Güncelleme Tarihi:
‘Fuad’ albümüyle başlayan müzikal birlikteliklerini ‘Uzaktaki Müzik’ projesiyle sürdüren Erkan Oğur ve Derya Türkan, yanlarına İlkin Deniz’i de alarak yeni albüm çıkardılar. Adı ‘Dokunmak’. Türk müziği makamlarının ve doğaçlamanın etkisiyle, dinleyicinin ruhuna adeta şifa verici bir nefes üflüyorlar.
Yollarınız 15 sene evvel kesişmiş sanırım. Nasıl oldu?
Erkan Oğur: Daha da eski, 1980’lerde.
Derya Türkan: 1984’te ben konservatuvara girdim. Herkes sazlarını almış eline, bir köşede çalışıyor. İkili üçlü gruplardan birinde Erkan Ağabey’i gördüm. O da ud hocasıydı o zaman konservatuvarda. O gün tanıştık. 2000 yılında Civan Gasparyan’la birlikte ‘Fuat’ albümünü yaparken, beni de davet ettiler. Aslında Erkan Oğur’u da o çalışmada gerçekten tanıdım. 15 yıldır çeşitli projelerde birlikte olduk. Ama 6 senedir ikili olarak çalıyoruz. O albüm benim müzik hayatımda bambaşka bir sayfa açtı.
E.O.: O albüme adını veren şarkıda tarihi bir solosu var. O solodan sonra işler değişti.
15 senedir albüm yapmıyor Erkan Oğur. Onu yeni bir albüm çalışması için heyecanlandırmayı nasıl becerdiniz?
D.T.: Türkiye’deki müzik ve sanat anlayışı belli. Bu durum müzisyenler için çeşitli olumsuzluklar doğuruyor. Eğer salt müzik düşünen biriyseniz, bu üzüntüler insanı albüm yapmaktan falan soğutuyor. Geçen ağustos ayında, sohbet arasında çıktı albüm fikri. Bize yeni bir heyecan getireceğini düşündük. Ben çok istiyordum Erkan Ağabey’le bir albüm yaparak, ürettiğimiz “şifa niyetine müzik”in kaydedilmesi. Erkan Ağabey de isteyince hemen başladık çalışmaya.
Sizi ne heyecanlandırdı?
E.O.: Beni müziği kaydetmek heyecanlandırmıyor. Çünkü müzik şifa verecekse, eczanedeki ilaçlar gibi kutulara konmamalı. Ama ekonomik nedenler bizi kaydetmeye zorluyor. Bana göre müzik o anda üremeli ve o anda paylaşılıp, hafızaya alınmalı. Bu da benim kendi problemim aslında...

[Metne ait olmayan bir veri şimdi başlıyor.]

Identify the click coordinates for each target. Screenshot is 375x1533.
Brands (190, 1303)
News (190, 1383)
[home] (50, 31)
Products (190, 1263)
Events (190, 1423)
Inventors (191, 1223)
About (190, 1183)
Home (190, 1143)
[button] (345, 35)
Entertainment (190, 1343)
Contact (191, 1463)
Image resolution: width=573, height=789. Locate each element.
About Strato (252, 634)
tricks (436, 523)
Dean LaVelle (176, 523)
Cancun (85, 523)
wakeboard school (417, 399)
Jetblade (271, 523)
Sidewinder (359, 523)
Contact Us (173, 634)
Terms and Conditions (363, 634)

Aslında toplumca terapiye ihtiyaç duyduğumuz dönemlerden geçiyoruz. Yaşadığımız dönemde insanlara derman olması için mi “şifa niyetine müzik” diyorsunuz yaptığınız müziğe?
E.O.: Onunla hiç alakası yok. Tarih boyunca insanlar şifa peşinde koşmuşlar. Biz de şifacı falan değiliz. Sadece yaptığımız müziğin insanları dinlendiren ya da hoşuna giden bir tarafı var. Şimdiye dek hayata ve müziğe dair edindiğimiz tecrübe bunu gösteriyor bize. Biz de bu dinginliği sadece o güne has şekliyle, bir kereye mahsus bir stüdyoda kaydedelim diye düşündük.
Nedir peki bu albümün şifa formülü?
E.O.: Öncelikle, makam unsuru. İkincisi tınıların, renklerin ilişkisi, uyumu, sıcaklığı ve estetiği. Üçüncüsü, kompozisyon mantığı, bestelerin bu işe uygunluğu. Dördüncüsü, parçalardaki hızlar. Beşincisi de makam akışı, yani modların doğal akışı. Onun dışında kişilerin çalış duyarlığı, çalış estetiği... Dokunması.. Aslında esas olarak severek, inanarak, dürüst bir şey üretme. İnsan ne olursa olsun kendini çalıyor.
MÜZİK KAYDEDİNCE UCUZLUYOR
Siz albümü konuşalı 6 sene olmuş. Neden bu kadar zaman geçti aradan?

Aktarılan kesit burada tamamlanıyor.